= Chinese modernization =

Chinese Communist Party slogan

Chinese modernization (中国式现代化), also called Chinese-style modernization or the Chinese path to modernization, is a Chinese Communist Party (CCP) political slogan that promotes the CCP's economic and political development model and contrasts with what the CCP terms "Western-style development."

== History ==
The term dates back to 1979, when Chinese leader Deng Xiaoping, who mentioned it during a March 1979 speech about the Four Cardinal Principles.

It became a standalone phrase in its own right under CCP general secretary Xi Jinping when, in April 2021, the People's Daily launched several articles on "dissecting Chinese-style modernization", leading rest of the Chinese state media to do the same. Wang Huning, the top political theorist under Xi, is considered to have been involved in developing the term.

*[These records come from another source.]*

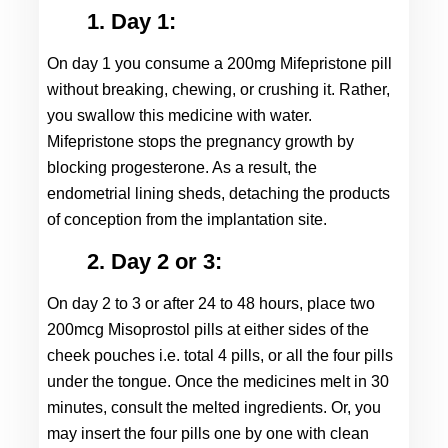
1. Day 1:
On day 1 you consume a 200mg Mifepristone pill 
without breaking, chewing, or crushing it. Rather, 
you swallow this medicine with water. 
Mifepristone stops the pregnancy growth by 
blocking progesterone. As a result, the 
endometrial lining sheds, detaching the products 
of conception from the implantation site.
2. Day 2 or 3:
On day 2 to 3 or after 24 to 48 hours, place two 
200mcg Misoprostol pills at either sides of the 
cheek pouches i.e. total 4 pills, or all the four pills 
under the tongue. Once the medicines melt in 30 
minutes, consult the melted ingredients. Or, you 
may insert the four pills one by one with clean 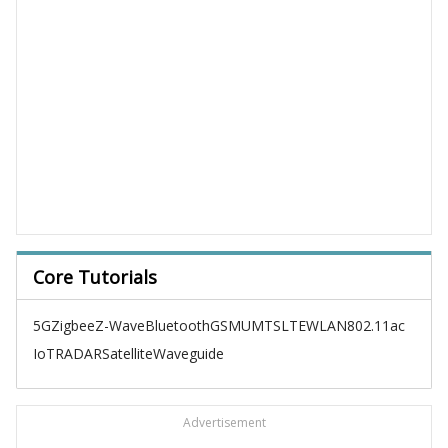
Core Tutorials
5G
Zigbee
Z-Wave
Bluetooth
GSM
UMTS
LTE
WLAN
802.11ac
IoT
RADAR
Satellite
Waveguide
Advertisement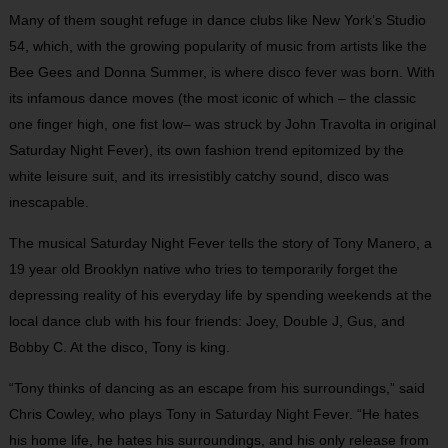
Many of them sought refuge in dance clubs like New York’s Studio
54, which, with the growing popularity of music from artists like the
Bee Gees and Donna Summer, is where disco fever was born. With
its infamous dance moves (the most iconic of which – the classic
one finger high, one fist low– was struck by John Travolta in original
Saturday Night Fever), its own fashion trend epitomized by the
white leisure suit, and its irresistibly catchy sound, disco was
inescapable.
The musical Saturday Night Fever tells the story of Tony Manero, a
19 year old Brooklyn native who tries to temporarily forget the
depressing reality of his everyday life by spending weekends at the
local dance club with his four friends: Joey, Double J, Gus, and
Bobby C. At the disco, Tony is king.
“Tony thinks of dancing as an escape from his surroundings,” said
Chris Cowley, who plays Tony in Saturday Night Fever. “He hates
his home life, he hates his surroundings, and his only release from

The term featured prominently in a 2021 historical resolution of the CCP. The resolution said that Chinese-style modernization would further drive the "great rejuvenation of the Chinese nation." The term appeared 11 times at Xi's political report to the 20th CCP National Congress, held in October 2022. The term also was featured prominently at the first session of the 14th National People's Congress in March 2023.

== Overview ==
The term has been seen as an effort by Xi to focus on strengthening China's position in the world. It has also been used by Chinese leaders to envision a new type of development in the world; Xi said that Chinese-style modernization "breaks the myth of 'modernization equals Westernization'". According to Xi, Chinese-style modernization has "five characteristics" (五个特征), "nine basic demands" (九个本质要求), and "five major principles" (五个重大原则):

Characteristics and basic demands of Chinese-style modernization
| Characteristics | Basic demands | Major principles |
|---|---|---|
| Huge population; Common prosperity for all; Material and cultural-ethical advancement; Harmony between humanity and nature; Peaceful development; | Upholding the leadership of the Chinese Communist Party; Adherence to socialism with Chinese characteristics; Pursuing high-quality development; Developing whole-process people's democracy; Enriching the people's cultural lives; Achieving common prosperity for all; Promoting harmony between humanity and nature; Building a human community with a shared future; Creating a new form of human advancement; | Upholding and strengthening the Party's leadership; Adhering to the path of socialism with Chinese characteristics; Adhering to a people-centered development philosophy; Adhering to reform and opening up; Adhering and carrying forward a fighting spirit; |

In particular, achieving common prosperity is considered one of the key tenets of Chinese-style modernization under Xi; Zhang Zhanbin, an official at the CCP Central Party School wrote to the People's Daily that understanding the role of common prosperity is crucial to "clearly recognizing the major differences between Chinese-style modernization and the Western modernization path." Xi has stated that "Chinese modernization is socialist modernization", and that the leadership of the CCP is vital for Chinese-style modernization. He stated that without Party leadership, Chinese-style modernization "will veer off course, lose its soul, or even bring about catastrophic mistakes."